Aim of the exercise:
Transcribe each line of the material exactly as it stands.

Start of Input data

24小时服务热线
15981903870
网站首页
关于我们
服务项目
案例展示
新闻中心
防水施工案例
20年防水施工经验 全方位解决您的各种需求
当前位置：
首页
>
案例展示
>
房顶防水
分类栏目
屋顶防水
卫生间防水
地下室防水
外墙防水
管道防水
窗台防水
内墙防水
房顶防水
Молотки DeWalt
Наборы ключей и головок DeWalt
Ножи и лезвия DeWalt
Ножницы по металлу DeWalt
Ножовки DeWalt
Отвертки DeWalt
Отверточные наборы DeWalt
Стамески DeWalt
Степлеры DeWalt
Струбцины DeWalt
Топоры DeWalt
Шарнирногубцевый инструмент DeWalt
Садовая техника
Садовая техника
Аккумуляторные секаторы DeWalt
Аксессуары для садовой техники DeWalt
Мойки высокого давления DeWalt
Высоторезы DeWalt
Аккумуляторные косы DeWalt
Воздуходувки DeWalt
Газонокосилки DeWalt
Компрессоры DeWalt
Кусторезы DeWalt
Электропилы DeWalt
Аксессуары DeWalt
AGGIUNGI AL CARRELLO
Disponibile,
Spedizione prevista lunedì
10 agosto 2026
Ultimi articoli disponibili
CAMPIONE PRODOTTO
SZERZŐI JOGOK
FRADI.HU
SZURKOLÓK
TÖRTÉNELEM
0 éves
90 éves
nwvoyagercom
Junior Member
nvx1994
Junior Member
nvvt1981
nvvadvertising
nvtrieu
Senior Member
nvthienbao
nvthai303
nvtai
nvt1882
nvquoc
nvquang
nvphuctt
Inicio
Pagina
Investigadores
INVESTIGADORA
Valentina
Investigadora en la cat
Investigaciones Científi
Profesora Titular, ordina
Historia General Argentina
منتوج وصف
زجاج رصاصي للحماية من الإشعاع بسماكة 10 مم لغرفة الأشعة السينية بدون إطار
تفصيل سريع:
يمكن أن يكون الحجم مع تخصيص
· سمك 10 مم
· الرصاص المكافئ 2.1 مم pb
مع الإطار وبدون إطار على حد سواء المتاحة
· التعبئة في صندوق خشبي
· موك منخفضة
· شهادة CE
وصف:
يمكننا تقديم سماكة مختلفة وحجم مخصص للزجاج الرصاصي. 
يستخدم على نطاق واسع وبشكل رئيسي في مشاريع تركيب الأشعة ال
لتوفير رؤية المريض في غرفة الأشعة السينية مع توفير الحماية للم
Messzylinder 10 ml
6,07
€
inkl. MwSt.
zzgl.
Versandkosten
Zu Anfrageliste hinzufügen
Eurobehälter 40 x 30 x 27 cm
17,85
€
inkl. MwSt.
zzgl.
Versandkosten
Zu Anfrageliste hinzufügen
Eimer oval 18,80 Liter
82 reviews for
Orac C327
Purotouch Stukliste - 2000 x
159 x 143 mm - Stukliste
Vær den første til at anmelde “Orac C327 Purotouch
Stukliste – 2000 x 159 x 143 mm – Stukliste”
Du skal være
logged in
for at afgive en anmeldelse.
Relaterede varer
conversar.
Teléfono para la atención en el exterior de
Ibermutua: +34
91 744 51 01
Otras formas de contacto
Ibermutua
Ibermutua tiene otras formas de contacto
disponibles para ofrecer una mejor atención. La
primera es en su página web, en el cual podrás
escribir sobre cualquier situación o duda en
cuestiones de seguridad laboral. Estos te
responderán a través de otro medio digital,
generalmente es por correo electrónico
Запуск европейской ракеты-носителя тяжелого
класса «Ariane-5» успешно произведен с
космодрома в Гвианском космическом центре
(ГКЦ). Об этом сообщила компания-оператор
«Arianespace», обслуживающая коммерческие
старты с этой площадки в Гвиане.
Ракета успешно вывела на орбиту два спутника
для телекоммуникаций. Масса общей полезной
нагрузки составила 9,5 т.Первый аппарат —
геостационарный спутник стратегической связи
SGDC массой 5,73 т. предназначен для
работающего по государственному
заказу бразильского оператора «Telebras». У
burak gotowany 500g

End of Input data

Answer below:
24小时服务热线
15981903870
网站首页
关于我们
服务项目
案例展示
新闻中心
防水施工案例
20年防水施工经验 全方位解决您的各种需求
当前位置：
首页
>
案例展示
>
房顶防水
分类栏目
屋顶防水
卫生间防水
地下室防水
外墙防水
管道防水
窗台防水
内墙防水
房顶防水
Молотки DeWalt
Наборы ключей и головок DeWalt
Ножи и лезвия DeWalt
Ножницы по металлу DeWalt
Ножовки DeWalt
Отвертки DeWalt
Отверточные наборы DeWalt
Стамески DeWalt
Степлеры DeWalt
Струбцины DeWalt
Топоры DeWalt
Шарнирногубцевый инструмент DeWalt
Садовая техника
Садовая техника
Аккумуляторные секаторы DeWalt
Аксессуары для садовой техники DeWalt
Мойки высокого давления DeWalt
Высоторезы DeWalt
Аккумуляторные косы DeWalt
Воздуходувки DeWalt
Газонокосилки DeWalt
Компрессоры DeWalt
Кусторезы DeWalt
Электропилы DeWalt
Аксессуары DeWalt
AGGIUNGI AL CARRELLO
Disponibile,
Spedizione prevista lunedì
10 agosto 2026
Ultimi articoli disponibili
CAMPIONE PRODOTTO
SZERZŐI JOGOK
FRADI.HU
SZURKOLÓK
TÖRTÉNELEM
0 éves
90 éves
nwvoyagercom
Junior Member
nvx1994
Junior Member
nvvt1981
nvvadvertising
nvtrieu
Senior Member
nvthienbao
nvthai303
nvtai
nvt1882
nvquoc
nvquang
nvphuctt
Inicio
Pagina
Investigadores
INVESTIGADORA
Valentina
Investigadora en la cat
Investigaciones Científi
Profesora Titular, ordina
Historia General Argentina
منتوج وصف
زجاج رصاصي للحماية من الإشعاع بسماكة 10 مم لغرفة الأشعة السينية بدون إطار
تفصيل سريع:
يمكن أن يكون الحجم مع تخصيص
· سمك 10 مم
· الرصاص المكافئ 2.1 مم pb
مع الإطار وبدون إطار على حد سواء المتاحة
· التعبئة في صندوق خشبي
· موك منخفضة
· شهادة CE
وصف:
يمكننا تقديم سماكة مختلفة وحجم مخصص للزجاج الرصاصي. 
يستخدم على نطاق واسع وبشكل رئيسي في مشاريع تركيب الأشعة ال
لتوفير رؤية المريض في غرفة الأشعة السينية مع توفير الحماية للم
Messzylinder 10 ml
6,07
€
inkl. MwSt.
zzgl.
Versandkosten
Zu Anfrageliste hinzufügen
Eurobehälter 40 x 30 x 27 cm
17,85
€
inkl. MwSt.
zzgl.
Versandkosten
Zu Anfrageliste hinzufügen
Eimer oval 18,80 Liter
82 reviews for
Orac C327
Purotouch Stukliste - 2000 x
159 x 143 mm - Stukliste
Vær den første til at anmelde “Orac C327 Purotouch
Stukliste – 2000 x 159 x 143 mm – Stukliste”
Du skal være
logged in
for at afgive en anmeldelse.
Relaterede varer
conversar.
Teléfono para la atención en el exterior de
Ibermutua: +34
91 744 51 01
Otras formas de contacto
Ibermutua
Ibermutua tiene otras formas de contacto
disponibles para ofrecer una mejor atención. La
primera es en su página web, en el cual podrás
escribir sobre cualquier situación o duda en
cuestiones de seguridad laboral. Estos te
responderán a través de otro medio digital,
generalmente es por correo electrónico
Запуск европейской ракеты-носителя тяжелого
класса «Ariane-5» успешно произведен с
космодрома в Гвианском космическом центре
(ГКЦ). Об этом сообщила компания-оператор
«Arianespace», обслуживающая коммерческие
старты с этой площадки в Гвиане.
Ракета успешно вывела на орбиту два спутника
для телекоммуникаций. Масса общей полезной
нагрузки составила 9,5 т.Первый аппарат —
геостационарный спутник стратегической связи
SGDC массой 5,73 т. предназначен для
работающего по государственному
заказу бразильского оператора «Telebras». У
burak gotowany 500g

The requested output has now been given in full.